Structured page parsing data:

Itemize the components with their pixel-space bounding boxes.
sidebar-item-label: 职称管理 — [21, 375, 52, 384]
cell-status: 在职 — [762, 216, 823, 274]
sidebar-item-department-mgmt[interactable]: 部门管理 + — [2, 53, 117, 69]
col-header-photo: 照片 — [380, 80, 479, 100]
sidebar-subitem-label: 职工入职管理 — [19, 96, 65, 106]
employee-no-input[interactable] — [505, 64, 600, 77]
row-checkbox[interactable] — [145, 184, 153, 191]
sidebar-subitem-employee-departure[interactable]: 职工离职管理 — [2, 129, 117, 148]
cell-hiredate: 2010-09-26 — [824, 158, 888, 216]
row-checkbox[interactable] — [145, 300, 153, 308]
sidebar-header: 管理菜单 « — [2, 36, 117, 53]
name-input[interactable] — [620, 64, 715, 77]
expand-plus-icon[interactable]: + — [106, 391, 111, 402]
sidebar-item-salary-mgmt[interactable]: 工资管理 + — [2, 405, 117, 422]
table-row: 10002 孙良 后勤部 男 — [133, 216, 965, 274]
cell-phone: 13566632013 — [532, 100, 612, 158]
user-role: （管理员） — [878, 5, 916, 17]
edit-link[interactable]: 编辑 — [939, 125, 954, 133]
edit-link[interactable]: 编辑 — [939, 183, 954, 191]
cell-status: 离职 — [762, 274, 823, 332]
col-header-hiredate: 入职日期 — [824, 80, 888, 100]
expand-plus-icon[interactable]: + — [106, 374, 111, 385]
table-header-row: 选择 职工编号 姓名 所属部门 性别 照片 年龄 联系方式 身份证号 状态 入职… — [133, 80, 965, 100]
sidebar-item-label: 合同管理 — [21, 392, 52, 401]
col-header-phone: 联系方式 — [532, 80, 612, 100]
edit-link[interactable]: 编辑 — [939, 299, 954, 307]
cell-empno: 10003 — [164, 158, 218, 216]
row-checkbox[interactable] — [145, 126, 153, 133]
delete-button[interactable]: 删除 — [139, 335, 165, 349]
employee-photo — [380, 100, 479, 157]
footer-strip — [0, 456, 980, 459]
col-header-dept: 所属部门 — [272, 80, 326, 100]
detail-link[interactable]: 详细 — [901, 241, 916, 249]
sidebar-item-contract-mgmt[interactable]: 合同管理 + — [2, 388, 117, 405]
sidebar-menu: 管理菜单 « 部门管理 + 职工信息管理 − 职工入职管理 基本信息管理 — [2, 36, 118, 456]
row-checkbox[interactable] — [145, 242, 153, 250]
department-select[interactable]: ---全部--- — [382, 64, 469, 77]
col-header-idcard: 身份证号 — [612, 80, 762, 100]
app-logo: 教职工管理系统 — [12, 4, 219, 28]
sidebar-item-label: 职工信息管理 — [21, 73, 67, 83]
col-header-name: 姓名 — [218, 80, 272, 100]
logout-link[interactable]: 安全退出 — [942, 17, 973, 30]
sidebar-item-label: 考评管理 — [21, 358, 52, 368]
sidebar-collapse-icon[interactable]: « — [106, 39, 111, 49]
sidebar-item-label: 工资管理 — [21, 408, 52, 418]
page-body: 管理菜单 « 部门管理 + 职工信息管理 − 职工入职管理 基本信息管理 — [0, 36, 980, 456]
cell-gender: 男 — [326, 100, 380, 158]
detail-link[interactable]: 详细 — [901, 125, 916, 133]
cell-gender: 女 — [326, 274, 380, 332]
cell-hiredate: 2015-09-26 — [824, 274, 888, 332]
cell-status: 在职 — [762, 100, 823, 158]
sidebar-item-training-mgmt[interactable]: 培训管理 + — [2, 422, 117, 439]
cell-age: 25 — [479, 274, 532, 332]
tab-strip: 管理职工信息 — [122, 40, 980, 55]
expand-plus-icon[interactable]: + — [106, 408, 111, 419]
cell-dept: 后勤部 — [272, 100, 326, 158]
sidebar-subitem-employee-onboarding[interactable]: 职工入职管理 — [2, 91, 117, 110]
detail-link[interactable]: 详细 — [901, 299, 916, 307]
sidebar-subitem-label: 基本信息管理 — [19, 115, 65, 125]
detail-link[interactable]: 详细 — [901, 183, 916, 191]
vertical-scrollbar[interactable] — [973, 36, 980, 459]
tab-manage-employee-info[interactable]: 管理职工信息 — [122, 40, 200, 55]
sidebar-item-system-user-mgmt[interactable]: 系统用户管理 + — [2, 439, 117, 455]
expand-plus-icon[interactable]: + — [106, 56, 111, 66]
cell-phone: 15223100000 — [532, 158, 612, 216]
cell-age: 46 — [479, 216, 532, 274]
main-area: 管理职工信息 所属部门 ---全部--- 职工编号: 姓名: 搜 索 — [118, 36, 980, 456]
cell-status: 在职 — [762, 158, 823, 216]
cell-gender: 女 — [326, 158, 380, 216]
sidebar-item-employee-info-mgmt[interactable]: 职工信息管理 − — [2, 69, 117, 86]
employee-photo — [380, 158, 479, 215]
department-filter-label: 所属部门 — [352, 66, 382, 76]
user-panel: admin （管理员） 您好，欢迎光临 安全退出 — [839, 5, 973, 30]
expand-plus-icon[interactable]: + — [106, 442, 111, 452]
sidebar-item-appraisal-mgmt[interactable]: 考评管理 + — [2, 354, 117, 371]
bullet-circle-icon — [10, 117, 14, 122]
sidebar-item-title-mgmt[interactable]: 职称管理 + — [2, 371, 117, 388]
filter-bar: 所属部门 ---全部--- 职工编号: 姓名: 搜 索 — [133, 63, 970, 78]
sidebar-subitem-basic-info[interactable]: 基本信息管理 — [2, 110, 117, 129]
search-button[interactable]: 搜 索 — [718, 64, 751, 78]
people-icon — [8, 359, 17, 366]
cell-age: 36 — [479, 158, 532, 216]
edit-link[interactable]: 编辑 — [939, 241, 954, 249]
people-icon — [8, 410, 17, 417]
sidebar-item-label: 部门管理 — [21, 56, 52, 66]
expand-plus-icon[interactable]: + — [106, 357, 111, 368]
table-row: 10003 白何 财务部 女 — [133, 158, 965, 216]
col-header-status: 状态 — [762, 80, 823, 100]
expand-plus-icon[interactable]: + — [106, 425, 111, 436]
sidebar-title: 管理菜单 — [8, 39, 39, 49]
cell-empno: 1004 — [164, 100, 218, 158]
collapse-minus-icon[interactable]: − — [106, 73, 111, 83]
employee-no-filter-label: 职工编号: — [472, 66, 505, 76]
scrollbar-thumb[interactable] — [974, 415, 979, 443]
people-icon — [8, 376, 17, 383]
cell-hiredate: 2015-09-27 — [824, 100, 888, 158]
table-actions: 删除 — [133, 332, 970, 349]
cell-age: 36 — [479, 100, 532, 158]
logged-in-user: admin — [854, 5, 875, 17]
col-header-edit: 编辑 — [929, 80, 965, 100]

Task goal:
Each line above where the word "checkbox" occurs should be copied out.

Result:
row-checkbox[interactable] — [145, 184, 153, 191]
row-checkbox[interactable] — [145, 300, 153, 308]
row-checkbox[interactable] — [145, 126, 153, 133]
row-checkbox[interactable] — [145, 242, 153, 250]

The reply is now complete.